The records below are to be reproduced exactly, with every picture left out.

##### Data excerpts #####

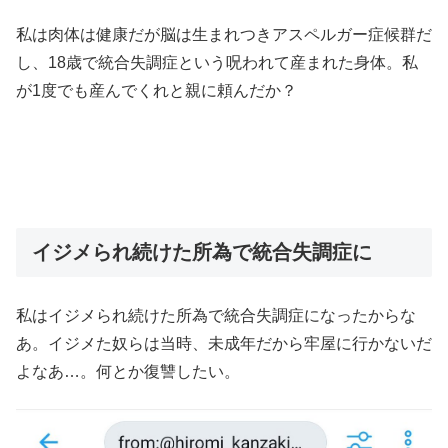
私は肉体は健康だが脳は生まれつきアスペルガー症候群だ
し、18歳で統合失調症という呪われて産まれた身体。私
が1度でも産んでくれと親に頼んだか？
イジメられ続けた所為で統合失調症に
私はイジメられ続けた所為で統合失調症になったからな
あ。イジメた奴らは当時、未成年だから牢屋に行かないだ
よなあ…。何とか復讐したい。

#####

_Answer to this task_.
私は肉体は健康だが脳は生まれつきアスペルガー症候群だ
し、18歳で統合失調症という呪われて産まれた身体。私
が1度でも産んでくれと親に頼んだか？
イジメられ続けた所為で統合失調症に
私はイジメられ続けた所為で統合失調症になったからな
あ。イジメた奴らは当時、未成年だから牢屋に行かないだ
よなあ…。何とか復讐したい。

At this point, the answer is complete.